Saturday, February 16, 2019

Manhattan Night of Murder (1965)

The Jerry Cotton novels were a popular and immensely prolific series of German pulp crime novels dealing with FBI agent Jerry Cotton and his battles against racketeers in New York City. They began publication in 1954 and were still going strong in the early 21st century.

Inevitably the series spawned a series of film adaptations. The first of the eight Jerry Cotton movies was Manhattan Night of Murder (Mordnacht in Manhattan) which was released in 1965.

They’re fun for many of the same reasons that the German Edgar Wallace krimi movies of the 60s are fun. Those movies gave us a delightfully odd German view of how Scotland Yard operates. The Jerry Cotton movies give us an equally off-kilter German view of the FBI and American organised crime. They are however much more hardboiled than the Edgar Wallace movies, with some obvious film noir influences (which is amusing since American film noir was itself heavily influenced by German movies of the 20s and early 30s).

American actor George Nader plays Jerry Cotton. Heinz Weiss plays his sidekick, Phil Dekker.

Manhattan Night of Murder deals with a protection racket run by a gang known as the Hundred Dollar Gang. One of their victims is Giuseppe, who runs an Italian restaurant. In the course of a heated exchange with members of the Hundred Dollar Gang Giuseppe is shot and killed but there’s some doubt as to who pulled the trigger.

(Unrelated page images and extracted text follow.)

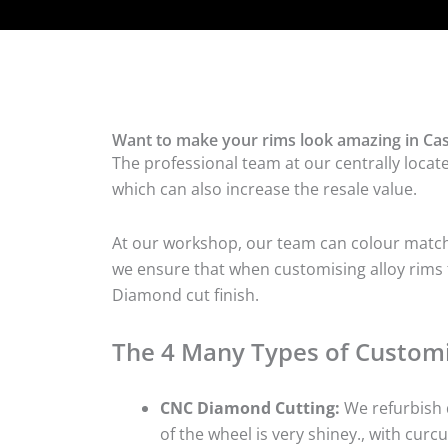
Want to make your rims look amazing in Cas
The professional team at our centrally locat
which can also increase the resale value.
At our workshop, our team can colour match t
we ensure that when customising alloy rims fo
Diamond cut finish.
The 4 Many Types of Customi
CNC Diamond Cutting:
We refurbish d
of the wheel is very shiney., with curcu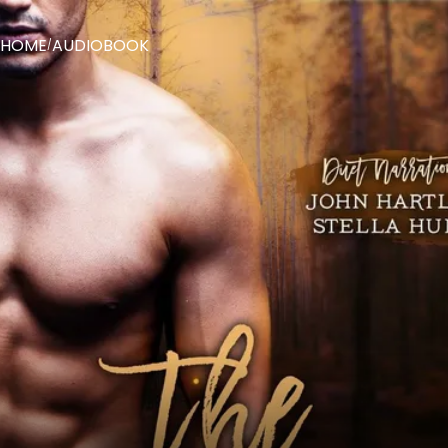
HOME
AUDIOBOOK
/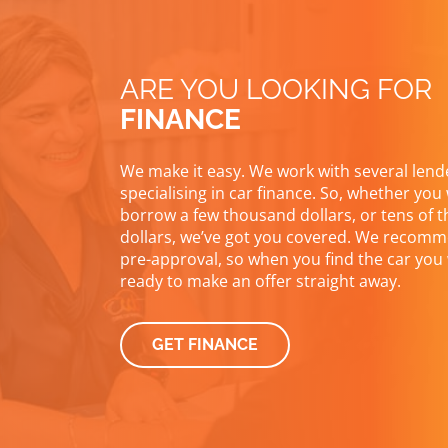
ARE YOU LOOKING FOR
FINANCE
We make it easy. We work with several lend
specialising in car finance. So, whether you
borrow a few thousand dollars, or tens of 
dollars, we’ve got you covered. We recomm
pre-approval, so when you find the car you 
ready to make an offer straight away.
GET FINANCE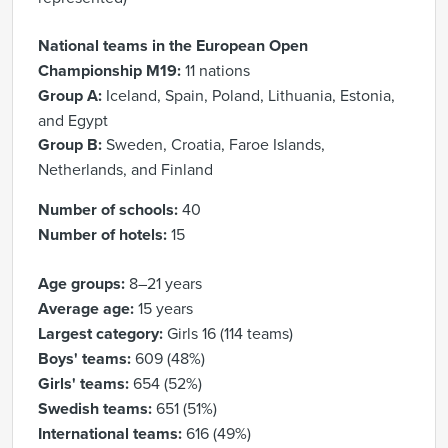
National teams in the European Open
Championship M19:
11 nations
Group A:
Iceland, Spain, Poland, Lithuania, Estonia,
and Egypt
Group B:
Sweden, Croatia, Faroe Islands,
Netherlands, and Finland
Number of schools:
40
Number of hotels:
15
Age groups:
8–21 years
Average age:
15 years
Largest category:
Girls 16 (114 teams)
Boys' teams:
609 (48%)
Girls' teams:
654 (52%)
Swedish teams:
651 (51%)
International teams:
616 (49%)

The only witness to the murder is a young boy. Unfortunately this circumstance is known to the gang so obviously the boy is likely to a target.

There’s also a charming young lady named Sophie who runs a gas station. Jerry thinks he can use her to set a trap for the hoodlums.

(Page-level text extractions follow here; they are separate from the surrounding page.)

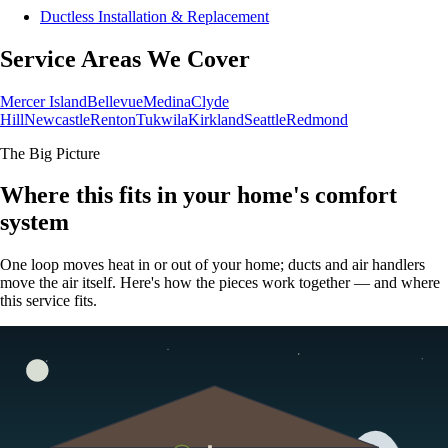
Ductless Installation & Replacement
Service Areas We Cover
Mercer Island
Bellevue
Medina
Clyde
Hill
Newcastle
Renton
Tukwila
Kirkland
Seattle
Redmond
The Big Picture
Where this fits in your home's comfort
system
One loop moves heat in or out of your home; ducts and air handlers
move the air itself. Here's how the pieces work together — and where
this service fits.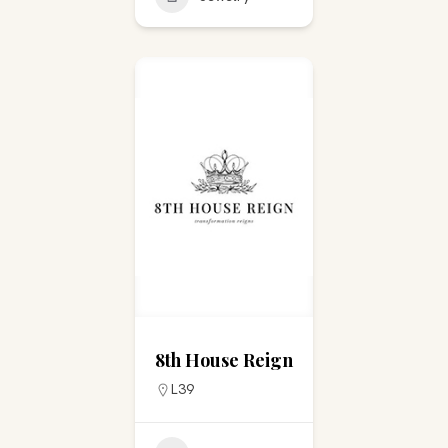
8th House Reign
L39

This is a very ruthless gang. If one of them is identified by the cops the others kill him. The beautiful but dangerous Wilma de Loy (Sylvie Solar) seems to be one of the key figures in the gang. She runs the Goldfish Club, a night spot whose gimmick is a tank full of rather attractive mermaids (who can be persuaded to get friendly with the customers). A very cold  hard character named Alec seems to be giving the orders but the FBI is sure he’s not the real brains behind the outfit.

This is very much what you expect from the German film industry at this period - it’s a B-movie with lots of energy and a great deal of style. If you enjoy the Edgar Wallace krimis or the Dr Mabuse movies you’ll know what to expect. Mercifully this one has none of the comic relief that is such an unfortunate feature of many of the Wallace flicks. There are explosions and lots of general mayhem, cool car chases, a getaway biplane (so much better than a getaway car) and plenty of fight scenes (the one amongst the cardboard boxes is quite clever as is the one at the coal processing plant).

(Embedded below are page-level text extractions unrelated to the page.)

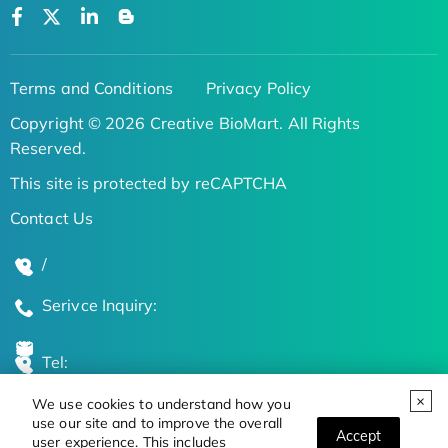
Terms and Conditions
Privacy Policy
Copyright © 2026 Creative BioMart. All Rights
Reserved.
This site is protected by reCAPTCHA
Contact Us
/
Serivce Inquiry:
Tel:
We use cookies to understand how you
Global Locations
use our site and to improve the overall
Accept
user experience. This includes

It has to be said that George Nader isn’t the world’s most exciting actor but he’s quite adequate. That’s probably a fair summation of the cast in general. Slobodan Dimitrijevic does make an effectively chilling heavy and Sylvie Solar makes a fairly reasonably bad girl.

All the action takes place in New York and of course it was entirely filmed in Germany. It’s not ever going to convince you that you’re actually in New York but the unconvincingness of the setting adds to the movie’s charm. The Germans just didn’t care. If they wanted a movie set in London or New York they’d happily shoot it in Hamburg. Add some rear projection and some stock footage and you’re fine. They just got on with the job of making the movie and making it as entertaining as possible.

As far as I know the Sinister Cinema DVD-R is the only way to get to see this movie if you don’t speak German. Their release is OK. Image quality is fair with a bit of minor print damage at times. Sound quality is OK. The English dubbed version is of course the only option offered.

Manhattan Night of Murder isn’t great cinema. It’s low-budget pulp cinema. The plot is slightly crazy at times and doesn’t always make too much sense (which is typical of German movies of the 60s). It does however have a certain distinctive flavour and it is rather enjoyable. Recommended, especially if you have a taste for mildly quirky European crime thrillers.